_How to complete this task_
Please copy all of the data that follows exactly, leaving any pictures out.

(Extracted page text data)

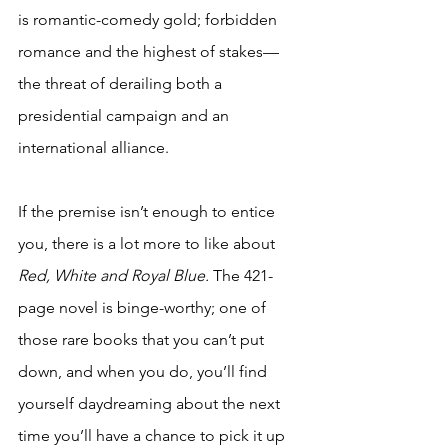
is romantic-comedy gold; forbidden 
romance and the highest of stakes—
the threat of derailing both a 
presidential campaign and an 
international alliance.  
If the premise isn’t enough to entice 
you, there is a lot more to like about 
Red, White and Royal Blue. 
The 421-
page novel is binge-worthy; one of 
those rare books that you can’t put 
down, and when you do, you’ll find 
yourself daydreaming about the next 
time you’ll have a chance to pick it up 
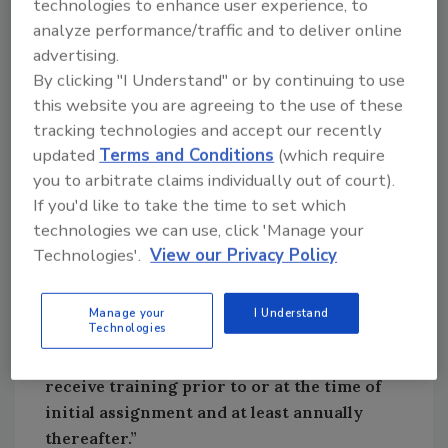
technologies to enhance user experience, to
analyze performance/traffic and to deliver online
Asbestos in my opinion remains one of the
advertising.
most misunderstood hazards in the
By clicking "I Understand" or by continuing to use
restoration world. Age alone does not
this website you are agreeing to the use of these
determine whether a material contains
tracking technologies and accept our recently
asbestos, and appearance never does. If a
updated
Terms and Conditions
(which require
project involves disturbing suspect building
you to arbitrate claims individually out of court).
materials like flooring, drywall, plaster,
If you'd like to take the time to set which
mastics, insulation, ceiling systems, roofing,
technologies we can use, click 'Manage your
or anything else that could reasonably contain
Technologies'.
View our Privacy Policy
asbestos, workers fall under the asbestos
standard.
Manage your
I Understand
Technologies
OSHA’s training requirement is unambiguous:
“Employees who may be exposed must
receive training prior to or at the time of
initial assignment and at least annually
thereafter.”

_Result of the exercise_
is romantic-comedy gold; forbidden 
romance and the highest of stakes—
the threat of derailing both a 
presidential campaign and an 
international alliance.  
If the premise isn’t enough to entice 
you, there is a lot more to like about 
Red, White and Royal Blue. 
The 421-
page novel is binge-worthy; one of 
those rare books that you can’t put 
down, and when you do, you’ll find 
yourself daydreaming about the next 
time you’ll have a chance to pick it up 
technologies to enhance user experience, to
analyze performance/traffic and to deliver online
Asbestos in my opinion remains one of the
advertising.
most misunderstood hazards in the
By clicking "I Understand" or by continuing to use
restoration world. Age alone does not
this website you are agreeing to the use of these
determine whether a material contains
tracking technologies and accept our recently
asbestos, and appearance never does. If a
updated
Terms and Conditions
(which require
project involves disturbing suspect building
you to arbitrate claims individually out of court).
materials like flooring, drywall, plaster,
If you'd like to take the time to set which
mastics, insulation, ceiling systems, roofing,
technologies we can use, click 'Manage your
or anything else that could reasonably contain
Technologies'.
View our Privacy Policy
asbestos, workers fall under the asbestos
standard.
Manage your
I Understand
Technologies
OSHA’s training requirement is unambiguous:
“Employees who may be exposed must
receive training prior to or at the time of
initial assignment and at least annually
thereafter.”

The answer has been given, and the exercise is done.